Data from the State Bank of Pakistan (SBP) shows that the amount of cash in circulation, known as CiC, has fallen by nearly Rs. 700 billion during the first two months of the fiscal year 2023-24. This is a substantial drop from the Rs. 9.148 trillion in total currency stock at the end of June in the previous fiscal year.
Additionally, the total deposits in local banks have reached Rs. 22.3 trillion, resulting in a CiC-to-bank deposit ratio of 25 percent. This is a notable decrease from the 34 percent ratio reported in March 2023.
One reason for this decrease in CiC could be the attractive Return on Deposits, offered around 20 percent by banks. Another factor might be a slowdown in sectors like real estate and automobile markets, which were previously used for parking cash.

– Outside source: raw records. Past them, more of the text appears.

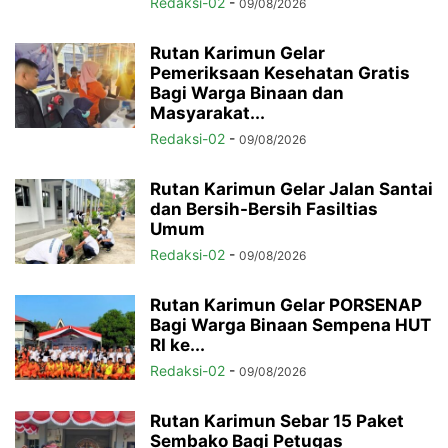
Redaksi-02
-
09/08/2026
Rutan Karimun Gelar
Pemeriksaan Kesehatan Gratis
Bagi Warga Binaan dan
Masyarakat...
Redaksi-02
-
09/08/2026
Rutan Karimun Gelar Jalan Santai
dan Bersih-Bersih Fasiltias
Umum
Redaksi-02
-
09/08/2026
Rutan Karimun Gelar PORSENAP
Bagi Warga Binaan Sempena HUT
RI ke...
Redaksi-02
-
09/08/2026
Rutan Karimun Sebar 15 Paket
Sembako Bagi Petugas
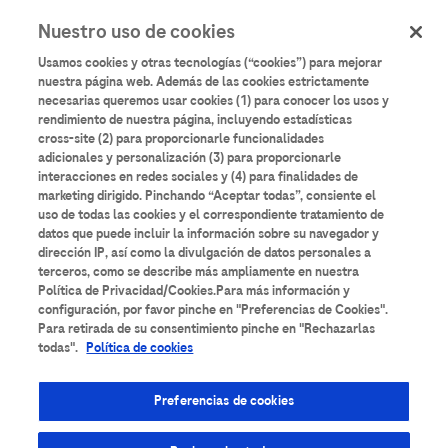
User
Pasar
Nuestro uso de cookies
al
Iniciar sesión
Registrarse
account
contenido
Usamos cookies y otras tecnologías (“cookies”) para mejorar
principal
menu
nuestra página web. Además de las cookies estrictamente
necesarias queremos usar cookies (1) para conocer los usos y
Aulario
Roche
rendimiento de nuestra página, incluyendo estadísticas
cross-site (2) para proporcionarle funcionalidades
adicionales y personalización (3) para proporcionarle
interacciones en redes sociales y (4) para finalidades de
marketing dirigido. Pinchando “Aceptar todas”, consiente el
uso de todas las cookies y el correspondiente tratamiento de
datos que puede incluir la información sobre su navegador y
Todos los contenidos
Anatomía Patológica
dirección IP, así como la divulgación de datos personales a
terceros, como se describe más ampliamente en nuestra
Área de Suero
Bancos de Sangre
Bioquímica
Política de Privacidad/Cookies.Para más información y
configuración, por favor pinche en "Preferencias de Cookies".
Para retirada de su consentimiento pinche en "Rechazarlas
Cardiología
Coagulación
Diabetes
todas".
Política de cookies
Diagnóstico molecular
Enfermedades Infecciosas
Preferencias de cookies
Espectrometría de masas
Formación técnica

Experts, like Topline CEO, Mohammed Sohail, express concern about the high level of cash holdings outside the formal banking system. They believe that this informal economy, often used for tax evasion and other purposes, should be brought into the formal sector.
Despite economic challenges, many significant transactions are still conducted in cash. Having more money outside of banks raises the risk of illegal activities such as hawala-hundi markets and money laundering. This situation is exemplified by the hoarding of Afghan currency in Pakistan’s market.
The real estate sector also remains a significant contributor to the problem, especially with high lending rates. Recently, treasury bill yields have surged, indicating that banks have increased lending costs to combat inflation.
For individuals with substantial cash holdings, there is an opportunity to invest in assets that offer monthly returns. This move would help document cash holdings and bring more money into the formal banking system.
In summary, the decrease in cash circulation in Pakistan raises concerns about informal cash usage and the need to promote financial transparency.